- _WORK REQUEST_: Only the pictures are dropped. Restate each line below word for word.

- _THE DATA_:
┌──

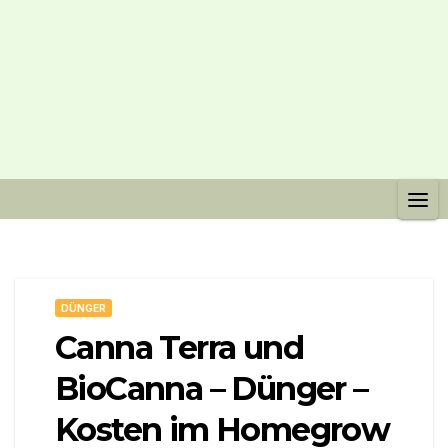
DÜNGER
Canna Terra und
BioCanna – Dünger –
Kosten im Homegrow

└──

- _WORKED SOLUTION_:
DÜNGER
Canna Terra und
BioCanna – Dünger –
Kosten im Homegrow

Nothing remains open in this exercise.